The hypergraphs obtained as $$H_j(G)$$ will be $$j$$-uniform (i.e. all hyperedges contain $$j$$ vertices) and in fact all $$j$$-uniform hypergraphs are $$H_j(G)$$ for some $$G$$. So, the study of the complexes $$\mathcal{C}_j(G)$$ is the same of the study of independence complexes of $$j$$-uniform hypergraphs. Also, the map $$G \mapsto H_j(G)$$ is not one-to-one; so, it makes more sense to consider relations of the topology of the complex and properties of the hypergraph.

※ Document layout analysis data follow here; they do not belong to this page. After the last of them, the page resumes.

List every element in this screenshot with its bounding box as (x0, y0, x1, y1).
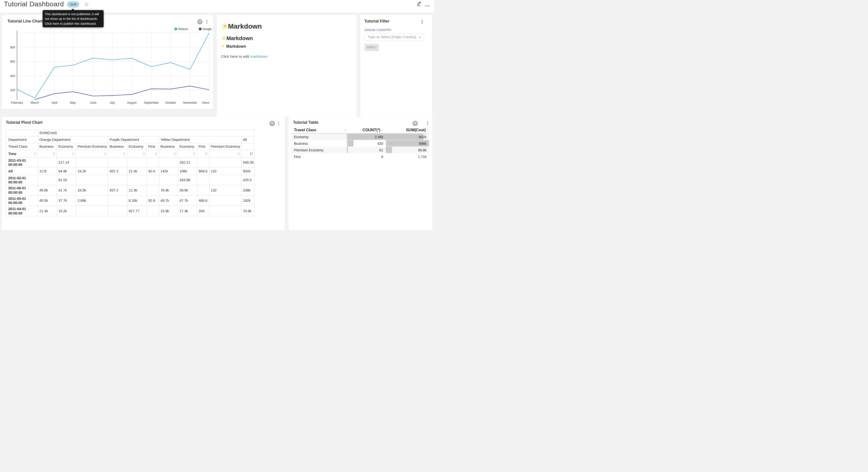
svg-text:May: May (70, 101, 76, 105)
svg-text:March: March (30, 101, 39, 105)
svg-text:August: August (127, 101, 136, 105)
svg-text:February: February (11, 101, 23, 105)
svg-text:June: June (90, 101, 96, 105)
svg-text:800: 800 (10, 46, 15, 49)
svg-text:400: 400 (10, 75, 15, 78)
svg-text:Return: Return (178, 27, 188, 31)
svg-text:July: July (109, 101, 115, 105)
svg-text:Dece: Dece (202, 101, 209, 105)
svg-text:Single: Single (203, 27, 212, 31)
svg-text:April: April (51, 101, 57, 105)
svg-text:October: October (165, 101, 176, 105)
svg-text:600: 600 (10, 60, 15, 63)
svg-text:November: November (183, 101, 197, 105)
svg-text:200: 200 (10, 89, 15, 92)
svg-text:September: September (144, 101, 159, 105)
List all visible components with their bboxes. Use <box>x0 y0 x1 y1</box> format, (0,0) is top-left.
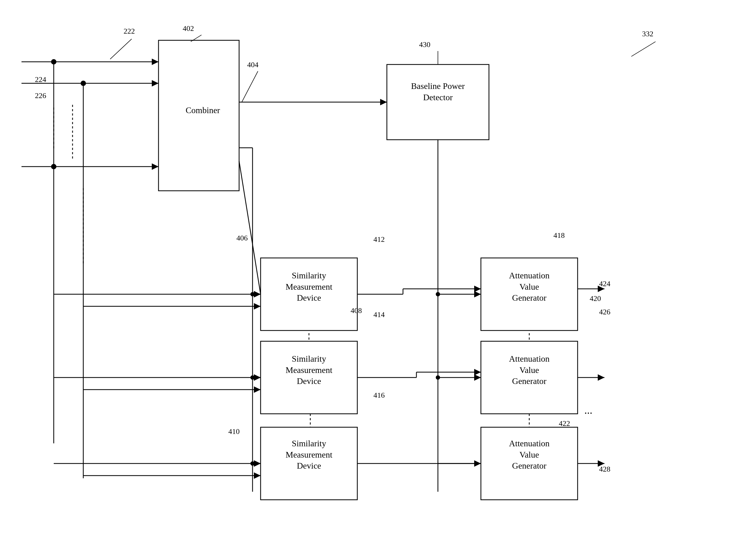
svg-marker-42 <box>474 286 481 292</box>
ref-426: 426 <box>599 308 610 316</box>
svg-marker-67 <box>254 472 261 479</box>
svg-marker-46 <box>474 369 481 375</box>
svg-marker-8 <box>152 58 159 65</box>
svg-marker-9 <box>152 80 159 87</box>
attenuation-generator-3-label: AttenuationValueGenerator <box>482 438 576 472</box>
svg-line-73 <box>110 39 132 59</box>
ref-226: 226 <box>35 91 46 100</box>
svg-point-54 <box>436 292 440 296</box>
svg-marker-65 <box>254 303 261 310</box>
ref-430: 430 <box>419 40 430 49</box>
svg-marker-69 <box>254 374 261 381</box>
ref-428: 428 <box>599 465 610 473</box>
svg-marker-70 <box>254 460 261 467</box>
svg-line-77 <box>242 71 258 102</box>
svg-point-5 <box>51 59 56 64</box>
svg-marker-10 <box>152 163 159 170</box>
ref-402: 402 <box>183 24 194 33</box>
ref-414: 414 <box>373 310 385 319</box>
ref-424: 424 <box>599 279 610 288</box>
ref-412: 412 <box>373 235 385 244</box>
similarity-device-2-label: SimilarityMeasurementDevice <box>262 353 356 387</box>
svg-line-74 <box>631 41 655 56</box>
ref-404: 404 <box>247 60 259 69</box>
combiner-label: Combiner <box>167 105 239 116</box>
ref-420: 420 <box>590 294 601 303</box>
baseline-power-detector-label: Baseline PowerDetector <box>388 81 488 103</box>
ref-416: 416 <box>373 391 385 400</box>
svg-marker-36 <box>474 374 481 381</box>
svg-marker-22 <box>380 99 387 105</box>
ref-408: 408 <box>350 306 362 315</box>
ref-410: 410 <box>228 427 240 436</box>
svg-point-55 <box>436 375 440 380</box>
attenuation-generator-1-label: AttenuationValueGenerator <box>482 270 576 304</box>
ref-418: 418 <box>554 231 565 240</box>
svg-point-7 <box>51 164 56 169</box>
ref-332: 332 <box>642 30 653 38</box>
ref-422: 422 <box>559 419 570 428</box>
svg-marker-68 <box>254 291 261 297</box>
ref-224: 224 <box>35 75 46 84</box>
ref-406: 406 <box>236 234 248 242</box>
svg-point-6 <box>81 81 86 86</box>
ref-222: 222 <box>123 27 135 36</box>
svg-marker-34 <box>474 291 481 297</box>
svg-marker-66 <box>254 386 261 393</box>
svg-line-24 <box>239 161 261 294</box>
similarity-device-1-label: SimilarityMeasurementDevice <box>262 270 356 304</box>
similarity-device-3-label: SimilarityMeasurementDevice <box>262 438 356 472</box>
attenuation-generator-2-label: AttenuationValueGenerator <box>482 353 576 387</box>
svg-marker-51 <box>598 374 604 381</box>
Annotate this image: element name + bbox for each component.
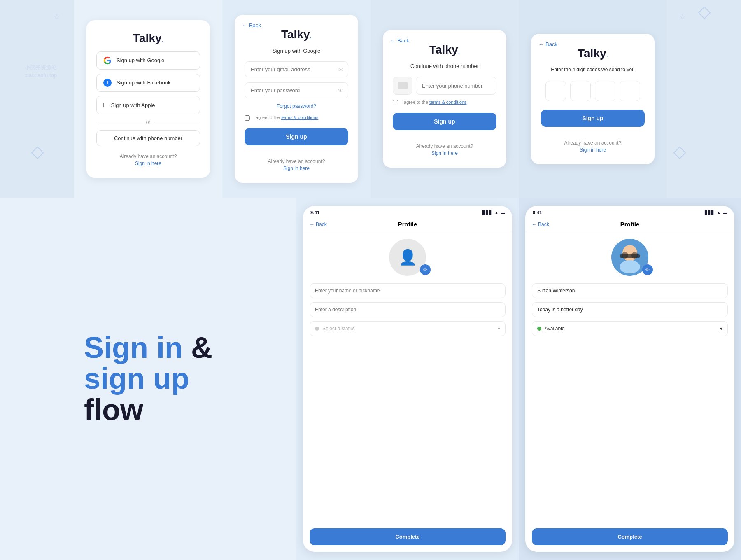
- otp-box-4[interactable]: [620, 81, 640, 101]
- tagline-line1: Sign in &: [84, 332, 212, 364]
- complete-button-filled[interactable]: Complete: [532, 528, 728, 545]
- already-account-text-1: Already have an account?: [96, 154, 200, 159]
- terms-checkbox-2[interactable]: [245, 115, 250, 121]
- facebook-signup-button[interactable]: f Sign up with Facebook: [96, 74, 200, 92]
- signin-link-1[interactable]: Sign in here: [96, 161, 200, 166]
- profile-empty-frame: 9:41 ▋▋▋ ▲ ▬ ← Back Profile: [303, 206, 512, 552]
- terms-label-2: I agree to the terms & conditions: [253, 115, 318, 120]
- google-btn-label: Sign up with Google: [117, 57, 164, 63]
- avatar-filled-area: ✏: [532, 239, 728, 276]
- terms-checkbox-3[interactable]: [393, 100, 398, 105]
- back-arrow-icon-profile-filled: ←: [532, 222, 537, 227]
- terms-label-3: I agree to the terms & conditions: [401, 100, 466, 105]
- logo-dot-4: .: [606, 51, 608, 58]
- signup-button-2[interactable]: Sign up: [245, 128, 348, 145]
- facebook-btn-label: Sign up with Facebook: [117, 79, 171, 86]
- google-icon: [103, 56, 112, 65]
- description-input-empty[interactable]: [310, 302, 506, 317]
- terms-link-3[interactable]: terms & conditions: [429, 100, 466, 105]
- logo-dot-2: .: [310, 33, 312, 40]
- profile-filled-title: Profile: [620, 221, 640, 228]
- screen3-subtitle: Continue with phone number: [393, 63, 496, 69]
- screen-3-card: ← Back Talky. Continue with phone number…: [383, 30, 506, 168]
- email-icon: ✉: [338, 66, 343, 73]
- name-display-filled: Suzan Winterson: [532, 283, 728, 298]
- status-select-left-empty: Select a status: [315, 326, 355, 331]
- status-select-filled[interactable]: Available ▾: [532, 321, 728, 336]
- avatar-empty-area: 👤 ✏: [310, 239, 506, 276]
- otp-row: [541, 81, 645, 101]
- flag-placeholder: [398, 82, 408, 89]
- status-bar-empty: 9:41 ▋▋▋ ▲ ▬: [303, 206, 512, 217]
- signin-link-4[interactable]: Sign in here: [541, 147, 645, 153]
- wifi-icon: ▲: [494, 210, 499, 215]
- profile-filled-frame: 9:41 ▋▋▋ ▲ ▬ ← Back Profile: [525, 206, 734, 552]
- tagline-flow: flow: [84, 394, 212, 426]
- status-bar-filled: 9:41 ▋▋▋ ▲ ▬: [525, 206, 734, 217]
- back-link-3[interactable]: ← Back: [390, 37, 409, 44]
- profile-filled-content: ✏ Suzan Winterson Today is a better day …: [525, 232, 734, 552]
- signin-link-3[interactable]: Sign in here: [393, 150, 496, 156]
- back-link-2[interactable]: ← Back: [242, 22, 261, 28]
- back-arrow-icon-2: ←: [242, 22, 247, 28]
- tagline-and: &: [183, 331, 212, 364]
- chevron-down-icon-empty: ▾: [498, 326, 500, 331]
- back-link-profile-empty[interactable]: ← Back: [310, 222, 327, 227]
- already-account-text-2: Already have an account?: [245, 159, 348, 164]
- signal-icon: ▋▋▋: [482, 210, 492, 215]
- right-panels: 9:41 ▋▋▋ ▲ ▬ ← Back Profile: [296, 198, 741, 560]
- screen-2-panel: ← Back Talky. Sign up with Google ✉ 👁 Fo…: [222, 0, 370, 198]
- signal-icons-filled: ▋▋▋ ▲ ▬: [705, 210, 727, 215]
- status-select-empty[interactable]: Select a status ▾: [310, 321, 506, 336]
- top-row: Talky. Sign up with Google f Sign up wit…: [0, 0, 741, 198]
- tagline-signup: sign up: [84, 363, 212, 394]
- complete-button-empty[interactable]: Complete: [310, 528, 506, 545]
- profile-filled-header: ← Back Profile: [525, 217, 734, 232]
- phone-input[interactable]: [416, 77, 496, 95]
- tagline-signin: Sign in: [84, 331, 183, 364]
- app-name-1: Talky: [133, 32, 162, 44]
- terms-row-3: I agree to the terms & conditions: [393, 100, 496, 105]
- signin-link-2[interactable]: Sign in here: [245, 166, 348, 171]
- terms-link-2[interactable]: terms & conditions: [281, 115, 318, 120]
- desc-display-filled: Today is a better day: [532, 302, 728, 317]
- time-filled: 9:41: [533, 210, 542, 215]
- google-signup-button[interactable]: Sign up with Google: [96, 51, 200, 70]
- back-link-profile-filled[interactable]: ← Back: [532, 222, 549, 227]
- already-account-text-4: Already have an account?: [541, 140, 645, 146]
- screen2-subtitle: Sign up with Google: [245, 48, 348, 54]
- name-input-empty[interactable]: [310, 283, 506, 298]
- profile-empty-header: ← Back Profile: [303, 217, 512, 232]
- status-placeholder-empty: Select a status: [322, 326, 355, 331]
- edit-avatar-button-filled[interactable]: ✏: [642, 264, 653, 275]
- signup-button-3[interactable]: Sign up: [393, 113, 496, 130]
- phone-continue-button[interactable]: Continue with phone number: [96, 130, 200, 146]
- signal-icon-filled: ▋▋▋: [705, 210, 715, 215]
- forgot-password-link[interactable]: Forgot password?: [245, 103, 348, 109]
- svg-point-5: [620, 260, 640, 273]
- apple-signup-button[interactable]:  Sign up with Apple: [96, 96, 200, 114]
- app-name-3: Talky: [429, 43, 458, 56]
- battery-icon-filled: ▬: [723, 210, 727, 215]
- terms-row-2: I agree to the terms & conditions: [245, 115, 348, 121]
- signal-icons-empty: ▋▋▋ ▲ ▬: [482, 210, 505, 215]
- status-dot-filled: [537, 327, 541, 331]
- logo-2: Talky.: [245, 28, 348, 41]
- app-name-4: Talky: [578, 47, 606, 60]
- logo-dot-1: .: [162, 36, 163, 43]
- email-input[interactable]: [245, 61, 348, 77]
- back-link-4[interactable]: ← Back: [538, 41, 557, 47]
- screen-4-card: ← Back Talky. Enter the 4 digit codes we…: [531, 34, 655, 164]
- signup-button-4[interactable]: Sign up: [541, 110, 645, 127]
- edit-avatar-button[interactable]: ✏: [420, 264, 431, 275]
- password-input[interactable]: [245, 82, 348, 98]
- logo-1: Talky.: [96, 32, 200, 45]
- divider-1: or: [96, 119, 200, 125]
- otp-box-1[interactable]: [545, 81, 566, 101]
- svg-point-3: [622, 252, 628, 259]
- otp-box-2[interactable]: [570, 81, 591, 101]
- chevron-down-icon-filled: ▾: [720, 326, 722, 331]
- apple-btn-label: Sign up with Apple: [111, 102, 155, 108]
- otp-box-3[interactable]: [595, 81, 615, 101]
- flag-box[interactable]: [393, 77, 412, 95]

One such property that arises is chordality and generalizations of it:

Chordal and Sequentially Cohen-Macaulay Clutters by Woodroofe

An answer for 1. would definitely include keywords "simplicial complex" and most probably "triangle-free" or some other "-free subgraphs". There's not many results and the only relevant one is this article, which discusses methods for the complex of $$\mathcal{F}$$-free induced subgraphs in general, where $$\mathcal{F}$$ is a family of graphs to be excluded as subgraphs (not induced). In your case you would take, respectively, $$\mathcal{F}=\{K_j\}$$ and $$\mathcal{F}=$$ $$(r+1)$$-vertex trees. Motivations are given for other $$\mathcal{F}$$ only, though, and there's no follow-up work on those devoid complexes.

What has been studied a bit more is simplicial complexes of all graphs on $$n$$ vertices with a given monotone property, meant as subsets of $$\binom{n}{2}$$. In other words, all subsets of edges of the $$n$$-clique, with some property. See the book Simplicial complexes of graphs by Jakob Jonsson, in particular sections 26.7 Triangle-Free Graphs (p. 351-352) and 18.2 Graphs with No Large Components (pp. 247-258).

To add to my previous answer, a paper of Szabó and Tardos from 2006 ("Extremal problems for transversals in graphs with bounded degree") has a result related to the complex you defined in 2.